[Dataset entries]
┏━━

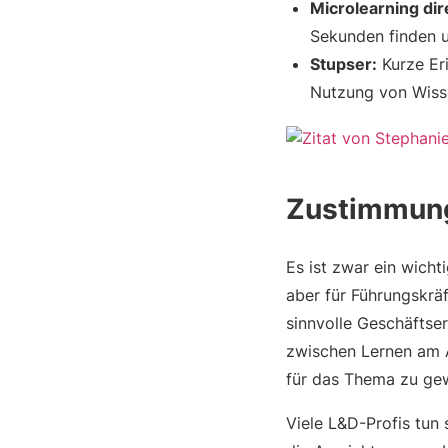
Microlearning dir
Sekunden finden u
Stupser:
Kurze Eri
Nutzung von Wisse
Zustimmung
Es ist zwar ein wicht
aber für Führungskräf
sinnvolle Geschäftse
zwischen Lernen am Ar
für das Thema zu ge
Viele L&D-Profis tun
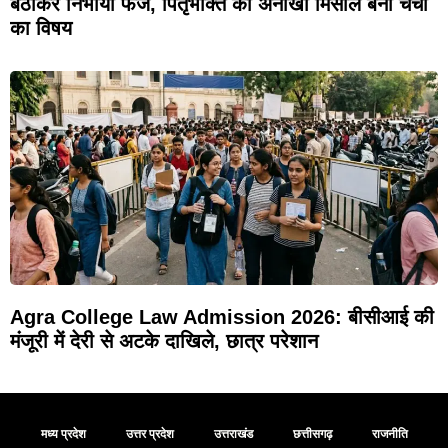
बैठाकर निभाया फर्ज, पितृभक्ति की अनोखी मिसाल बनी चर्चा
का विषय
Agra College Law Admission 2026: बीसीआई की
मंजूरी में देरी से अटके दाखिले, छात्र परेशान
मध्य प्रदेश
उत्तर प्रदेश
उत्तराखंड
छत्तीसगढ़
राजनीति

┗━━

Give back word for word the lines from the one containing "Nutzung von Wisse" through the final line of the data above. Pictures are to be left out.

Nutzung von Wisse
Zustimmung
Es ist zwar ein wicht
aber für Führungskräf
sinnvolle Geschäftse
zwischen Lernen am Ar
für das Thema zu ge
Viele L&D-Profis tun
बैठाकर निभाया फर्ज, पितृभक्ति की अनोखी मिसाल बनी चर्चा
का विषय
Agra College Law Admission 2026: बीसीआई की
मंजूरी में देरी से अटके दाखिले, छात्र परेशान
मध्य प्रदेश
उत्तर प्रदेश
उत्तराखंड
छत्तीसगढ़
राजनीति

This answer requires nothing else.